Extracted page text data:
********
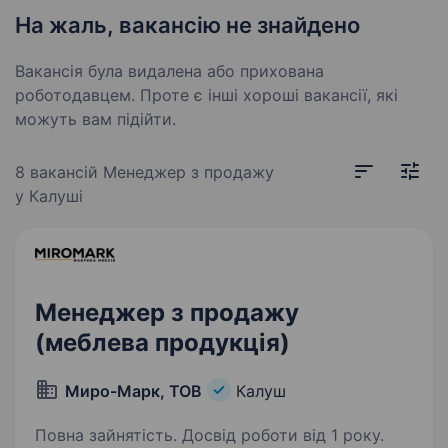
На жаль, вакансію не знайдено
Вакансія була видалена або прихована
роботодавцем. Проте є інші хороші вакансії, які
можуть вам підійти.
8 вакансій
Менеджер з продажу
у Калуші
Менеджер з продажу
(меблева продукція)
Миро-Марк, ТОВ
Калуш
Повна зайнятість. Досвід роботи від 1 року.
********
Print all entries exactly; skip the pictures.

EXERCISE RESPONSE:
На жаль, вакансію не знайдено
Вакансія була видалена або прихована
роботодавцем. Проте є інші хороші вакансії, які
можуть вам підійти.
8 вакансій
Менеджер з продажу
у Калуші
Менеджер з продажу
(меблева продукція)
Миро-Марк, ТОВ
Калуш
Повна зайнятість. Досвід роботи від 1 року.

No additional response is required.